Democratic tribulations - On the Right - Column
National Review, Nov 21, 1994 by William F. Buckley, Jr.
The so-called Contract' read out by Congressman Gingrich on the steps of the Capitol has been the source of much amusement, a little of it contrived. The gravamen of the criticism has been to the effect that here we had 152 Republican congressmen theatrically assembled, together with more than 185 aspirant congressmen, to pledge themselves to square a circle. Everybody knows that you cannot square a circle, right? "Do not urge a triangle to break out of the prison of its three sides, else its life will come to a lamentable end," was how Chesterton put it. And critics are saying that you cannot have a balanced budget at the same time as you have a reduction in taxes, let alone an increase in defense expenditures.
What brought special delight to Democratic strategists was that they had finally been given something tangible to chew on. Up until the Contract, what they had had to do was to defend President Clinton, not something many Democrats wished to undertake, at least not those who don't make it a practice to scale Mt. Everest during their vacations, or bicycle across Niagara Falls. The exuberant feeling now was that they could change the subject, when the word Clinton came up, and turn instead to Republican hypocrisy. Hypocrisy because nobody can lower taxes and reduce the budget at the same time, hypocrisy because the Contract was ever-so-careful not to specify what reductions in federal outlays the Republicans would have to sponsor m order to reduce spending at all. Such things as Social Security and Medicare.

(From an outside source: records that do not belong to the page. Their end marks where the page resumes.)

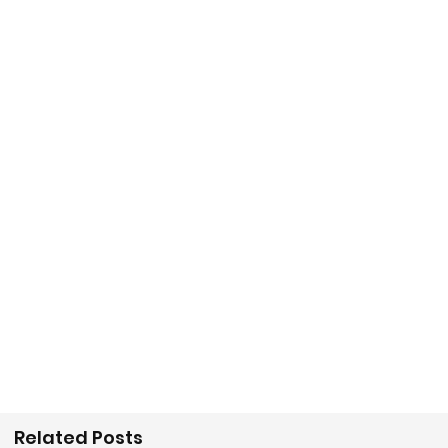
Related Posts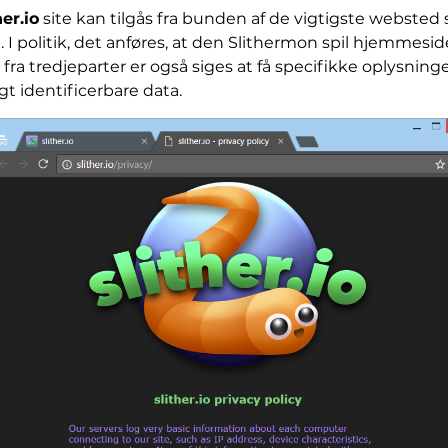
her.io
site kan tilgås fra bunden af ​​de vigtigste websted
 I politik, det anføres, at den Slithermon spil hjemmes
 fra tredjeparter er også siges at få specifikke oplysni
t identificerbare data.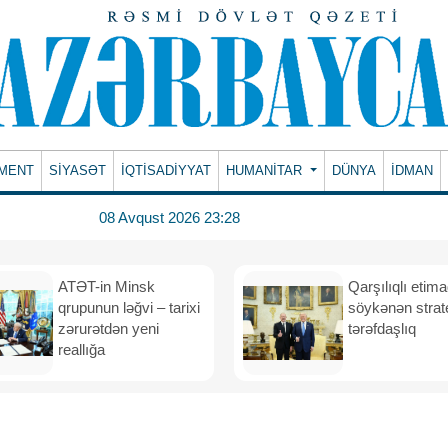
MENT
SİYASƏT
İQTİSADİYYAT
HUMANITAR
DÜNYA
İDMAN
08 Avqust 2026 23:28
ATƏT-in Minsk
Qarşılıqlı etim
qrupunun ləğvi – tarixi
söykənən strate
zərurətdən yeni
tərəfdaşlıq
reallığa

That tactic had a fatal accident over the weekend when someone revealed a working paper for the Clinton White House on how m the future federal expenditures might be trimmed. What ho! - among the recommendations are reductions in Social Security expenditures and in Medicare. Mr. Clinton rushed to the microphones to deny that he harbored any such intention, to insist that the working paper was the scribbling of some teenage staffer working in the attic of the White House, etc., etc. Certain things we do not talk about even if they are contemplated. By the year 2002, 50 per cent of the federal budget is going to be spent on babybooming senior citizens, as things are currently drafted. Manifestly, something has to be done, involving Social Security (e.g., indexation of senior-citizenship) and Medicare (e.g., larger deductibles).
Up against their own memo, the Democratic heavy thinkers decided that the thing to do was to invoke the nightmare of Reaganism. Do you want to go back to Reaganomics? To trickle-down economics? To rich get richer, poor get poorer? To ... the Grapes of Wrath?
There was one problem with this strategy, nicely summarized by one forlorn Democratic strategist quoted in The New Yorker by Michael Kelly: "They don't see the true scope of it. The President and his political people do not understand what has happened here. Not one of them ever comes out of that compound. They get in there at 7 A.M. and leave at 10 P.M., and never get out. They walk around the place, all pale and haggard, clutching their papers, running from meeting to meeting, and they don't have a clue what's going on out here. I mean, not a clue.... They think people hate Ronald Reagan, but I don't think people do."
In warning against Reaganism, the Democrats perforce stress the contrast between then and now. This is not an entirely encouraging enterprise. We had begun to climb out of the Bush recession well before Mr. Clinton was elected, and back in the Reagan days the GNP rose at a higher rate than today. Furthermore, the statistics for the first 11 months of fiscal 1994 reveal that whereas total federal revenues increased by 9.3 per cent, those that came in through personal income taxes increased by only 6.8 per cent.
How come? Reaganism in reverse is already here: Increase the marginal rate of taxation, decrease revenues. All in all an unhappy time for Democratic statisticians who are out there defending the circularity of the circle, against which the Contract of Messrs. Gingrich et al. is engaging the public imagination.